Audiência pública no Senado discute mudanças propostas pela Anac à Resolução 280/2013, consideradas discriminatórias por pessoas com deficiência, que denunciam práticas capacitistas das companhias aéreas e pedem mais inclusão e respeito aos seus direitos.
"Desde que a Anac (Agência Nacional de Aviação Civil) colocou em consulta pública, no início desse ano, uma proposta de novo texto para atualizar a Resolução 280 de 2013, os cidadãos com deficiência, inclusive eu, ficamos preocupados com o impacto dessas alterações. A resolução define quem são e quais são os direitos dos chamados PNAE, que são os passageiros com necessidade de assistência especial, como pessoas com deficiência, idosos, gestantes, pessoas com mobilidade reduzida, tudo isso no transporte aéreo. Duas das mudanças propostas chamaram mais atenção porque alteravam justamente o conceito de quem seriam esses passageiros e traziam a permissão para que a empresa aérea pudesse decidir de maneira unilateral os critérios de autonomia e independência da pessoa com deficiência ao viajar desacompanhada. Na semana passada, realizamos uma audiência pública no Senado e pudemos ouvir as aflições e relatos bastante graves de passageiros com deficiência sobre os destinos, sobre os desafios, as lacunas e, algumas vezes, o descaso no atendimento das companhias. Eu mesma já fui vítima por tantas vezes dessas violações de direitos em voos, já perderam minhas cadeiras de rodas, me deixaram horas sentada no avião esperando um Ambulift ou a minha cadeira perdida. E algumas pessoas já foram impedidas de embarcar, foram constrangidas por equipes de terra ou de bordo que deveriam ajudar, ou tiveram seu desembarque atrasado e dificultado. Recebemos denúncias de falta de treinamento, falta de capacitação, falta de convivência com as necessidades individuais dos passageiros, e também de falta de empatia. A Anac e o setor aéreo defendem que a revisão da norma é voltada à acessibilidade e segurança operacional, mas nós que vivemos na pele as barreiras físicas e atitudinais queremos ser ouvidos em nossas necessidades e sugestões, porque inclusão é direito e não queremos mais sermos vistos como um problema a ser resolvido, a ser evitado".

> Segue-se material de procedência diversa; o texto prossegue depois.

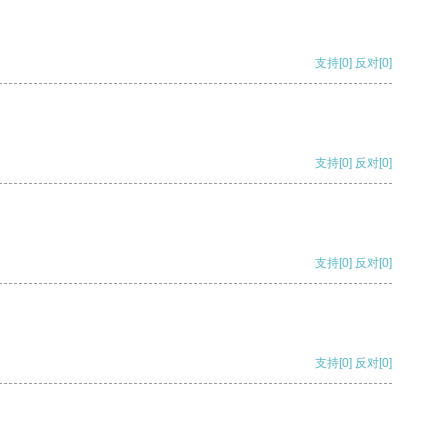
支持
[0]
反对
[0]
支持
[0]
反对
[0]
支持
[0]
反对
[0]
支持
[0]
反对
[0]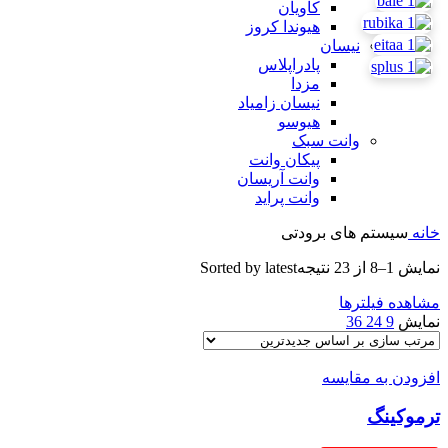
کاویان
هیوندا کروز
نیسان
پادراپلاس
مزدا
نیسان زامیاد
هیوسو
وانت سبک
پیکان وانت
وانت آریسان
وانت پراید
خانه
سیستم های برودتی
نمایش 1–8 از 23 نتیجه
Sorted by latest
مشاهده فیلترها
نمایش
9
24
36
افزودن به مقایسه
ترموکینگ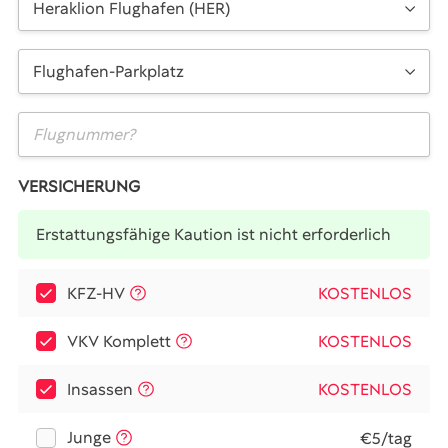
Heraklion Flughafen (HER)
Flughafen-Parkplatz
VERSICHERUNG
Erstattungsfähige Kaution ist nicht erforderlich
KFZ-HV
KOSTENLOS
VKV Komplett
KOSTENLOS
Insassen
KOSTENLOS
Junge
€5/tag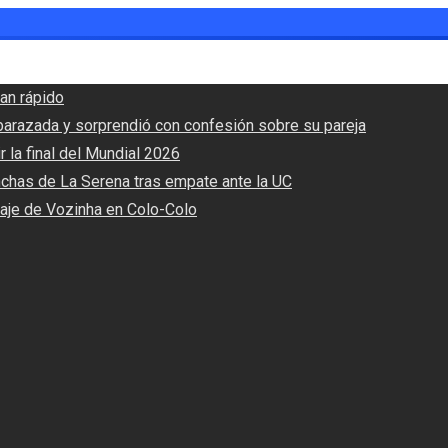
an rápido
barazada y sorprendió con confesión sobre su pareja
r la final del Mundial 2026
nchas de La Serena tras empate ante la UC
haje de Vozinha en Colo-Colo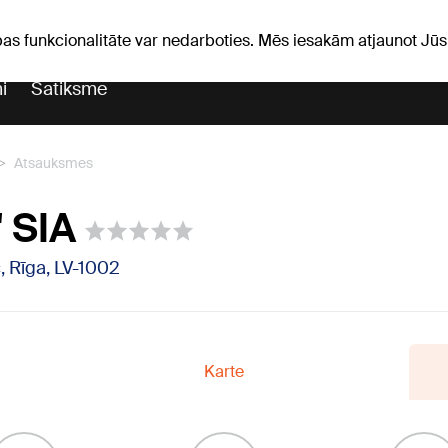
Laika ziņas
Horoskopi
vefa
pas funkcionalitāte var nedarboties. Mēs iesakām atjaunot J
i
Satiksme
Atsauksmes
" SIA
, Rīga, LV-1002
Karte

A declaração, exclusiva para o blog Vencer Limites (Estadão) e a coluna Vencer Limites no Jornal Eldorado (Rádio Eldorado FM 107,3 SP), da senadora Mara Gabrilli (PSD-SP), reforça o sentimento de muitas pessoas com deficiência submetidas a práticas capacititas e até agressivas por parte das companhias aéreas no País, dentro dos aviões ou mesmo antes do embarque. E a audiência pública no Senado feita na semana passada a pedido da parlamentar mostrou que a proposta avança.
Questionada sobre as discussões, os relatos e as insatisfações generalizadas a respeito da proposta, a Anac respondeu em nota. "A proposta de revisão da Resolução ANAC nº 280/2013 continua em elaboração, com as contribuições e as sugestões recebidas em fase de análise. Cabe pontuar que a Anac segue participando ativamente dos debates sobre a questão. A Agência esteve presente na própria audiência de 11 de novembro realizada no Congresso, em que a Agência reiterou seu compromisso com a acessibilidade perante os parlamentares e participantes do debate. A Agência enfatiza ainda que o processo normativo da Anac busca exatamente sopesar as demandas e as necessidades da sociedade perante as regras estabelecidas, de forma a garantir uma regulamentação inclusiva e facilitar o acesso dos cidadãos brasileiros à aviação".
O argumento da "segurança", apresentado pela agência e as companhias, não está explicado, porque dentro dos aviões, pessoas com deficiência, principalmnte quem tem mobilidade limitada e usa equipamento específico, têm sido tratadas como um mala sem dono, um saco de carga não identificada, que precisa ser remanejado para não atrapalhar a equipe de bordo e outros passageiros.
Não há sentido, por exemplo, em colocar gente paraplégica, tetraplégica, usuária de respirador, em poltrona no meio da aeronave, carregar esse passageiro entre as cadeiras, ao invés de usar a primeira fileira, onde há bastante espaço para movimentação, afirmar que essa pessoa coloca todos em rico e impedir qualquer argumentação por parte da pessoa com deficiência, que é obrigada a aceitar calada a situação, sob o risco de ser retidada do avião pela polícia federal e ainda ser 'fichada' e identificada como agressiva e de comportamento inapropriado.
A proposta da Anac é capacitista, discriminatória, uma afronta à civilidade do povo com deficiência, contraria a Lei Brasileira de Inclusão e a Constituição Federal. Certamente, haverá judicialização, indivíduos e instituições vão ajuizar ações contra as empresas e a própria Anac, o que vai complicar ainda mais a situação.